= Your assignment =
Check each line of the entries for "выбрать" and report the ones that have it.
START Source data
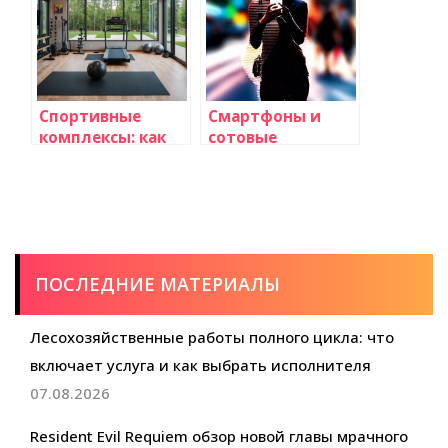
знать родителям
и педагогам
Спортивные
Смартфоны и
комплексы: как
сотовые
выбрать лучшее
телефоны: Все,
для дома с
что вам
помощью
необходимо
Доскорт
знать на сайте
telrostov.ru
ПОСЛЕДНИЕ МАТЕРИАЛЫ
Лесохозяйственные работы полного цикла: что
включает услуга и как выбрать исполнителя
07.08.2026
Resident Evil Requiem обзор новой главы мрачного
END Source data
START Source data
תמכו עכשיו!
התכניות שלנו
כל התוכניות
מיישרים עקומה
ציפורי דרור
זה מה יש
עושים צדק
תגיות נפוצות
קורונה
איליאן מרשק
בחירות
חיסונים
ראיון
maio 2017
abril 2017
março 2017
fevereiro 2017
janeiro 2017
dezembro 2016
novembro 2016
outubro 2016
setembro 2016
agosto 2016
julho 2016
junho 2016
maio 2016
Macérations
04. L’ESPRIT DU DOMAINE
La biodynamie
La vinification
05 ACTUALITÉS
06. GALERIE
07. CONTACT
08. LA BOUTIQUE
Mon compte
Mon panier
END Source data
START Source data
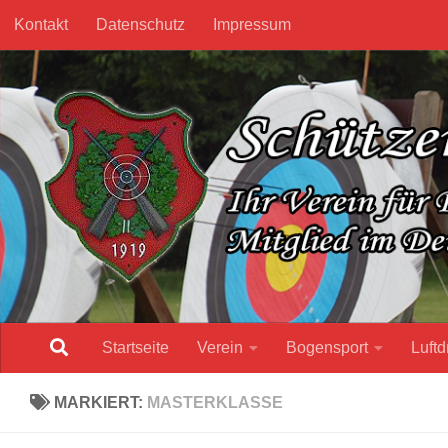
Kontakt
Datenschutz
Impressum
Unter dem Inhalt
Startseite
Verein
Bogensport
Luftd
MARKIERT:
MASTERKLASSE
END Source data
= Result of this task =
выбрать лучшее
включает услуга и как выбрать исполнителя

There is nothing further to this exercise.